To study human gastrointestinal physiology, biomedical scientists have relied on the use of model organisms. Although many researchers have used mice as a model to study intestinal function, only a few reports have focused on Drosophila melanogaster (D. melanogaster). Compared to mice, fruit flies present many advantages, such as a short life cycle, cost-effective and simple maintenance, and no ethical issues. Furthermore, the mammalian gastrointestinal physiology, anatomy, and signaling pathways are highly conserved in D. melanogaster. Plant extracts have been used traditionally to treat diarrhea and constipation. For example, Psidium guajava (P. guajava) is one of the most known antidiarrheal agents in the tropics.
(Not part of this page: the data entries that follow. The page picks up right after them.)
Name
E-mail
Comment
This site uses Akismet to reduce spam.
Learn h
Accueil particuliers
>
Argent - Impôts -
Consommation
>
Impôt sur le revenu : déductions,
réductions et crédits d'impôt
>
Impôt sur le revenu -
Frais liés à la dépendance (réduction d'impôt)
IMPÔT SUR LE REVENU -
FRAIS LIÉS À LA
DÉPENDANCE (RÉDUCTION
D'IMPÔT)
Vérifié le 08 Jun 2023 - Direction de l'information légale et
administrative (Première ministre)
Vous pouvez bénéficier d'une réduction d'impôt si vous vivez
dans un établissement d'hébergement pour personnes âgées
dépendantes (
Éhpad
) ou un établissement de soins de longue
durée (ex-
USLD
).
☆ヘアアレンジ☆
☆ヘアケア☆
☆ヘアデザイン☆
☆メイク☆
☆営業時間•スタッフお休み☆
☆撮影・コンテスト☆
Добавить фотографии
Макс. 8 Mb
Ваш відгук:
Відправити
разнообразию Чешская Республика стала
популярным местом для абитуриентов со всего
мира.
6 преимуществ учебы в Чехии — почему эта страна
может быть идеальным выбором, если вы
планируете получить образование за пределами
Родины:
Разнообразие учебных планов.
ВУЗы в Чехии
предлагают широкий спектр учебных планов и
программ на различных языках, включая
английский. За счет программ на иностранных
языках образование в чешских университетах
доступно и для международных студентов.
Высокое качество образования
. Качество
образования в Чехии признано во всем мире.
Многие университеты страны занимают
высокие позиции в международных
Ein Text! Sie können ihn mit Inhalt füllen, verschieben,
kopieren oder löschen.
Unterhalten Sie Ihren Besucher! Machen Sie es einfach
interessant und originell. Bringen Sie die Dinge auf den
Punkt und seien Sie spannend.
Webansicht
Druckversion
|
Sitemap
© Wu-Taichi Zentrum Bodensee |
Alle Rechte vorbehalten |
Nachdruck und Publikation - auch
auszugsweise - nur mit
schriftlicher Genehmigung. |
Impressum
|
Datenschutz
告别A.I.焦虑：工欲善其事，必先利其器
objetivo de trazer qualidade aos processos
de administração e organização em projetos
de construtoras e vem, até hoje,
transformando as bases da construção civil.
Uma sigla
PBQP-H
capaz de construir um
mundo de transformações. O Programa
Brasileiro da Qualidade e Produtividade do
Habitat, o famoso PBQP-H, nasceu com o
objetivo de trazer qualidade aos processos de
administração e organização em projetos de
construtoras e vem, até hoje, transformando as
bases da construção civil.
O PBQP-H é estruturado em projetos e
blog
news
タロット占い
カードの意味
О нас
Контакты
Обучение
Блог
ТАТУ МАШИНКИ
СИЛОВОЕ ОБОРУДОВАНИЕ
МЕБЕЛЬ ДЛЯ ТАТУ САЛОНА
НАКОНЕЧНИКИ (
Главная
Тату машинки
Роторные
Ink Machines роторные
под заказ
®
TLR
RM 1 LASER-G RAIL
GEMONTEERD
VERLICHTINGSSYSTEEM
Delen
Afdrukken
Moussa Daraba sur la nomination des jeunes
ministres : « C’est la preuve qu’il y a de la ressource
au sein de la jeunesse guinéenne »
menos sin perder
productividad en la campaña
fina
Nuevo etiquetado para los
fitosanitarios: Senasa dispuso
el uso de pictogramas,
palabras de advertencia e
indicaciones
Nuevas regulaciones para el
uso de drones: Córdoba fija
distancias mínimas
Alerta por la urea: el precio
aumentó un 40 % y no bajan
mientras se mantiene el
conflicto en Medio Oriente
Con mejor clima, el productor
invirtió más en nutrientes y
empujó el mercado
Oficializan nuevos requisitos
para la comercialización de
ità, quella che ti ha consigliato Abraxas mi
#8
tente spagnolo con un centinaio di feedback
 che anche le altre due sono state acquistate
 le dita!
However, no studies have evaluated the effect of antidiarrheal and laxative drugs and plant extracts in D. melanogaster, and it remains unknown if similar effects (e.g., smaller, more concentrated, and less abundant fecal deposits in the case of antidiarrheal drugs) can occur in the fruit flies compared to mammals. In this study, an antidiarrheal effect induced by P. guajava is demonstrated in a D. melanogaster strain that presents a diarrheic phenotype. Fecal sampling produced by flies is monitored using a dye-supplemented food. This protocol outlines the method used for preparing food with drugs, evaluating the fecal deposits of flies fed on these food preparations, and interpreting the data obtained.
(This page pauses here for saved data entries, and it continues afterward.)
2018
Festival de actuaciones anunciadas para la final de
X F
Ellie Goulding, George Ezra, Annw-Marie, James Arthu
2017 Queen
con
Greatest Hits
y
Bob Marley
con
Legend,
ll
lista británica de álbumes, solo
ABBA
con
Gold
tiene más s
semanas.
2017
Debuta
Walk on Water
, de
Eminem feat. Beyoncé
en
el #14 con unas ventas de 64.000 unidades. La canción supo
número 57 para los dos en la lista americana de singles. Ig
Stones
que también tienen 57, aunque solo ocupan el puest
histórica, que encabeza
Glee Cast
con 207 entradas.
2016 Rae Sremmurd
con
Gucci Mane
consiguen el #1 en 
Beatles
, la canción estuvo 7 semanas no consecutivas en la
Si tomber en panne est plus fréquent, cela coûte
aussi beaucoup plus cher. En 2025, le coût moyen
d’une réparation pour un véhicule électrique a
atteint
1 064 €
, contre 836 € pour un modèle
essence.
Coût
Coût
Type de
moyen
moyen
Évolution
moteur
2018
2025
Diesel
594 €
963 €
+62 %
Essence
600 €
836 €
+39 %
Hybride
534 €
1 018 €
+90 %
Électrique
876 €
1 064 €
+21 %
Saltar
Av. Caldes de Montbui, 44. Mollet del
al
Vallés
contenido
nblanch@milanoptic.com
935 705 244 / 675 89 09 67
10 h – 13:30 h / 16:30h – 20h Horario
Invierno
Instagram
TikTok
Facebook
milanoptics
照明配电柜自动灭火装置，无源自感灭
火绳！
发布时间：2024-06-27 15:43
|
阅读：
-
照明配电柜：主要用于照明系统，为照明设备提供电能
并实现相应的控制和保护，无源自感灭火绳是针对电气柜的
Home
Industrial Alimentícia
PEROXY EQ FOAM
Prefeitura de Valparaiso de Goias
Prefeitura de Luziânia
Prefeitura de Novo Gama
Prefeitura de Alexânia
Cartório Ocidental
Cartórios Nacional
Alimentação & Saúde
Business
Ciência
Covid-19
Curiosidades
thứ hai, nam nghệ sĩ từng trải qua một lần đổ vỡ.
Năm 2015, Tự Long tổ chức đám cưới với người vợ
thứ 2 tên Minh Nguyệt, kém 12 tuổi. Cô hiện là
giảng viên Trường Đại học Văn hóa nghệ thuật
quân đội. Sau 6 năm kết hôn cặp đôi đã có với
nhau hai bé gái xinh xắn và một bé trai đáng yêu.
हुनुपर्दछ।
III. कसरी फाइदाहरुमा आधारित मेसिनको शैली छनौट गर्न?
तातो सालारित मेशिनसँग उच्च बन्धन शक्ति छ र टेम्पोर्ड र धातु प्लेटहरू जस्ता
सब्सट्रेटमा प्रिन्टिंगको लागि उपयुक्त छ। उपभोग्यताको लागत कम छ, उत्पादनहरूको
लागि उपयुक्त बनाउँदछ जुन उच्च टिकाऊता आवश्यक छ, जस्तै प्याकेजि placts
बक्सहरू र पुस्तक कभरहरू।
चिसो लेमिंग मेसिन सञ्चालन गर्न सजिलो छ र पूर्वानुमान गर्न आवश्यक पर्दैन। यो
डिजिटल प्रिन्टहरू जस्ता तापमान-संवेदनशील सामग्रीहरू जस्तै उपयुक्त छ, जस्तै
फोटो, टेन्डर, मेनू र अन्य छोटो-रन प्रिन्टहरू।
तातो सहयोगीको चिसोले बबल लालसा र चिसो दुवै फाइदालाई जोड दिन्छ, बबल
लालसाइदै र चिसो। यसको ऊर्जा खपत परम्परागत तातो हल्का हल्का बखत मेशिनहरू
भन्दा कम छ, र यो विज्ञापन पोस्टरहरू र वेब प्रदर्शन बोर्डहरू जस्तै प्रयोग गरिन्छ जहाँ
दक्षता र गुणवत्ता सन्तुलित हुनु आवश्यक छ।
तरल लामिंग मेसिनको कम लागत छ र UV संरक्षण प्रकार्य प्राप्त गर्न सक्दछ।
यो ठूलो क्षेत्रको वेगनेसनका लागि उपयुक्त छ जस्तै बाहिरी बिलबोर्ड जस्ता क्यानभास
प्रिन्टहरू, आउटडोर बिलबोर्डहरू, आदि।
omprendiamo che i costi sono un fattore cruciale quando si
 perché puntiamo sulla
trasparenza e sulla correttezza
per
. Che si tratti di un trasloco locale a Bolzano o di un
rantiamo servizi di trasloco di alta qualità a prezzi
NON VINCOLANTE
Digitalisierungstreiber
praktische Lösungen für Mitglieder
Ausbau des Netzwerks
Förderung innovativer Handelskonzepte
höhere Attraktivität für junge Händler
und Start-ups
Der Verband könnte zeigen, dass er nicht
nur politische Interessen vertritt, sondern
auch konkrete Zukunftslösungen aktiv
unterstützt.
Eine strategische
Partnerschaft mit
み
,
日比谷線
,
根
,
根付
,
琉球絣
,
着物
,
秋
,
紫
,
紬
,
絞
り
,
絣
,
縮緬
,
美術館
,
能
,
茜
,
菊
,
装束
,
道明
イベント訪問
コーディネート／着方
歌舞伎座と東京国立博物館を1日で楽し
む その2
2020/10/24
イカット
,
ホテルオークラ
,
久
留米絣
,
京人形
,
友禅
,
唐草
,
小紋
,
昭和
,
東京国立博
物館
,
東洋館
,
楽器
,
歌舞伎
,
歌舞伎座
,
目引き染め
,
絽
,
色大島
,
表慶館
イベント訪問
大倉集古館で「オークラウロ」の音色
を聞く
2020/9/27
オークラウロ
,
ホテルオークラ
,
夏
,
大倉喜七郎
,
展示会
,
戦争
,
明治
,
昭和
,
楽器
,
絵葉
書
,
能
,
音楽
The gastrointestinal (GI) tract, also called the digestive tract, is responsible for the digestion and absorption of nutrients and excretion of undigested products1. The GI tract is vulnerable to a range of disorders that can cause discomfort, pain, and disruption to daily life. Gastrointestinal disorders include abdominal pain and discomfort, bloating, heartburn, indigestion or dyspepsia, nausea, vomiting, diarrhea, and constipation2. Diarrhea is the most common symptom of GI disorder3, and it is defined as a disease with at least three loose and watery stool during a 24 h period4. Diarrhea is caused by a wide range of pathogens, including bacteria, viruses, parasites, fungi, and can also be caused by drugs5,6. Worldwide, diarrhea continues to be the second leading cause of mortality among children under 5 years7. Although diarrhea can resolve itself, it can also indicate a more severe underlying condition if it lasts for more than a few days.
To study the intestinal tract, researchers turn to animal models such as mice, rats, and pigs8,9. However, the use of these animals can be expensive and time-consuming because they require specialized facilities and ethical considerations. Recent studies have shown that D. melanogaster can be used as a model to study the GI tract and investigate some mechanisms such as the maintenance of regenerative homeostasis, the development of immune senescence, the loss of epithelial barrier function, and the decline in metabolic homeostasis10,11. D. melanogaster, known as the fruit fly, shares a high degree of genetic homology with humans; approximately 75% of human disease genes are believed to have a functional homolog in fly12. They also have a simple digestive system consisting of a foregut, a midgut, and a hindgut13. D. melanogaster is easy to culture in the laboratory and can be genetically modified in different ways14. Therefore, using D. melanogaster for in vivo testing is a powerful tool that allows researchers to study complex biological processes in a controlled setting.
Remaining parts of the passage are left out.